Georges Lavaudant, un habitué du Printemps des comédiens, fait jouer le prénommé Peter par Manuel Le Lièvre qui a partagé maintes aventures théâtrales avec lui, dont Le Roi LearPlus humain que simiesque (maquillage, coiffure et perruques de Sylvie Cailler, et Jocelyne Milazzo), il apparaît minuscule et voûté, quand il franchit la haute et lourde porte sculptée, dessinée par Jean-Pierre Vergier qui l’a costumé d’une chemise blanche et d’une queue de pie des plus solennels.

 Sur le tapis rouge déroulé pour lui, Peter va devant nous les « honorables messieurs », raconter ses premiers jours chez les humains : une capture brutale, un voyage en fond de cale, comment il a évité les barreaux d’un parc zoologique, et la petite chimpanzé « au regard hagard de bête à moitié dressée ».

Le primate réfléchit, observe : « J’ai eu de nombreux maîtres », dit-il.  Ils lui appris à serrer la main, boire de l’alcool et, après une verre de trop, il prononce ses premiers mots « hé ! là » De bête de foire en animal savant, il devient, la parole aidant, artiste de music-hall. Aurait-t-il trouvé le chemin de la liberté dans la jungle des hommes? Leur condition est-elle plus enviable que celle des singes ? « Plus j’apprends à parler, moins j’ai de choses à dire. », ironise-t-il.

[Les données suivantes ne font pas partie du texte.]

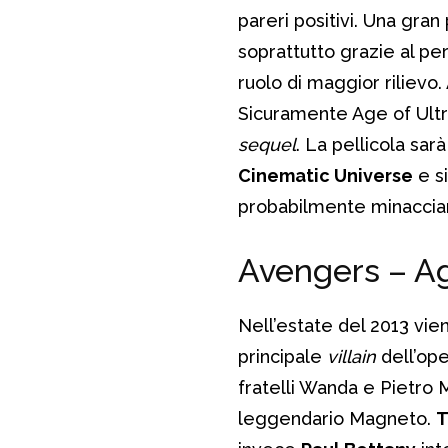
pareri positivi. Una gran
soprattutto grazie al pe
ruolo di maggior rilievo. 
Sicuramente Age of Ult
sequel
. La pellicola sar
Cinematic Universe
e s
probabilmente minacciand
Avengers – Age
Nell’estate del 2013 vie
principale
villain
dell’op
fratelli Wanda e Pietro M
leggendario Magneto.
T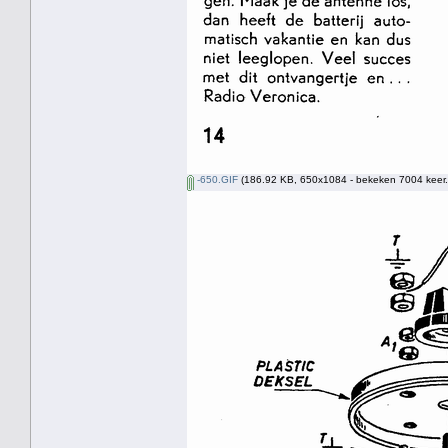
-650.GIF
(186.92 KB, 650x1084 - bekeken 7004 keer.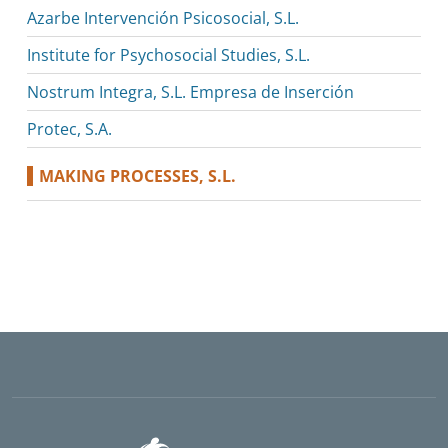
Azarbe Intervención Psicosocial, S.L.
Institute for Psychosocial Studies, S.L.
Nostrum Integra, S.L. Empresa de Inserción
Protec, S.A.
MAKING PROCESSES, S.L.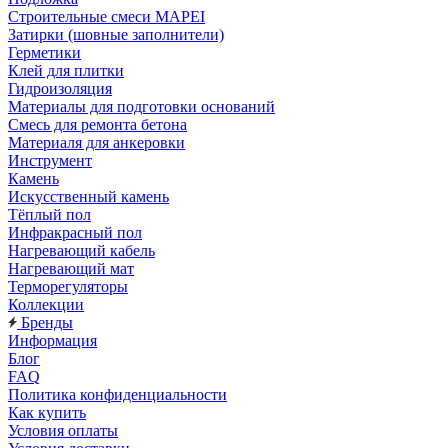
Строительные смеси MAPEI
Затирки (шовные заполнители)
Герметики
Клей для плитки
Гидроизоляция
Материалы для подготовки оснований
Смесь для ремонта бетона
Материаля для анкеровки
Инструмент
Камень
Искусственный камень
Тёплый пол
Инфракрасный пол
Нагревающий кабель
Нагревающий мат
Терморегуляторы
Коллекции
Бренды
Информация
Блог
FAQ
Политика конфиденциальности
Как купить
Условия оплаты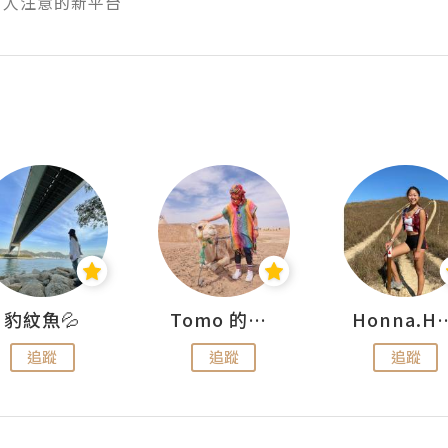
有人注意的新平台
豹紋魚💦
Tomo 的快樂宇宙
Honna.
追蹤
追蹤
追蹤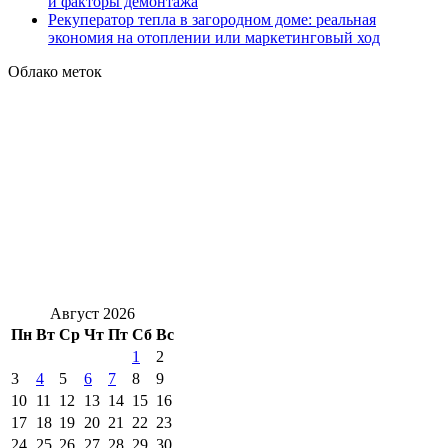
и факторы демонтажа
Рекуператор тепла в загородном доме: реальная
экономия на отоплении или маркетинговый ход
Облако меток
Август 2026
Пн
Вт
Ср
Чт
Пт
Сб
Вс
1
2
3
4
5
6
7
8
9
10
11
12
13
14
15
16
17
18
19
20
21
22
23
24
25
26
27
28
29
30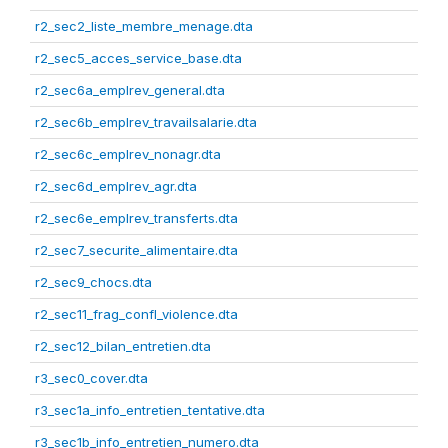
r2_sec2_liste_membre_menage.dta
r2_sec5_acces_service_base.dta
r2_sec6a_emplrev_general.dta
r2_sec6b_emplrev_travailsalarie.dta
r2_sec6c_emplrev_nonagr.dta
r2_sec6d_emplrev_agr.dta
r2_sec6e_emplrev_transferts.dta
r2_sec7_securite_alimentaire.dta
r2_sec9_chocs.dta
r2_sec11_frag_confl_violence.dta
r2_sec12_bilan_entretien.dta
r3_sec0_cover.dta
r3_sec1a_info_entretien_tentative.dta
r3_sec1b_info_entretien_numero.dta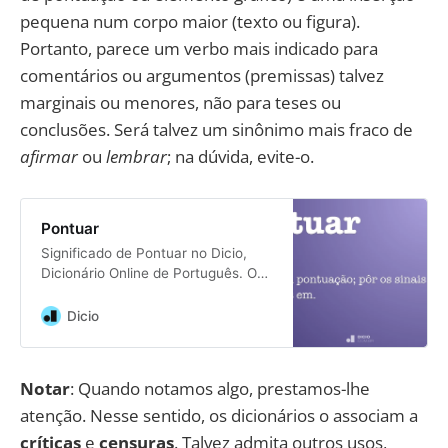
pequena num corpo maior (texto ou figura).
Portanto, parece um verbo mais indicado para
comentários ou argumentos (premissas) talvez
marginais ou menores, não para teses ou
conclusões. Será talvez um sinônimo mais fraco de
afirmar
ou
lembrar
; na dúvida, evite-o.
Pontuar
Significado de Pontuar no Dicio,
Dicionário Online de Português. O
que é pontuar: v.t. Marcar com
pontuação; pôr os sinais
Dicio
ortográficos em.
Notar
: Quando notamos algo, prestamos-lhe
atenção. Nesse sentido, os dicionários o associam a
críticas
e
censuras
. Talvez admita outros usos,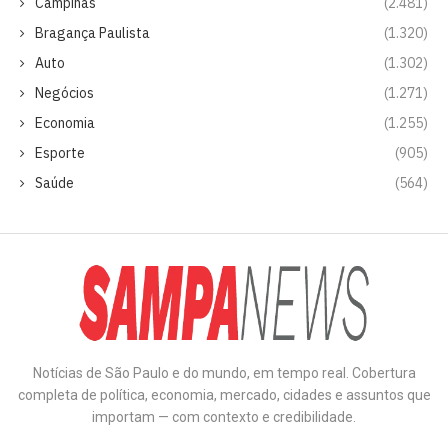
Campinas
(2.481)
Bragança Paulista
(1.320)
Auto
(1.302)
Negócios
(1.271)
Economia
(1.255)
Esporte
(905)
Saúde
(564)
Notícias de São Paulo e do mundo, em tempo real. Cobertura
completa de política, economia, mercado, cidades e assuntos que
importam — com contexto e credibilidade.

La figure du singe traverse l’histoire de la littérature avec: Esope, Pierre Boulle (La Planète des singes, 1963), La Fontaine… Mais Kafka a donné à sa fable une profondeur philosophique sans pesanteur moraliste. « Il faut se méfier des interprétations, dit Georges Lavaudant. Kafka aimait la littéralité. Tenons-nous en donc au récit de Peter. ».

Manuel Le Lièvre nous transmet avec tact la fantaisie farcesque, le douloureux apprentissage, les coûteux renoncements et le terrible manque de liberté que ce mutant éprouve parmi nous. Sans singer le singe, l’acteur reste drôle et émouvant, avec la gestuelle et la silhouette hybride de celui qui ne trouve sa place ni dans le monde qu’il a quitté, ni dans celui qu’il a adopté. Eternel exilé, tel Franz Kafka et bien d’autres en tout temps, il conclut, malicieux : «Je n’ai fait qu’un rapport. » Avant de se fondre dans la magnifique image finale que nous vous laisserons découvrir.

A suivre 

 Mireille Davidovici

Du 1er au 21 juin, Le Printemps des comédiens, Cité du Théâtre, Domaine d’Ô, Montpellier (Hérault ) T. : 04 67 63 66 67.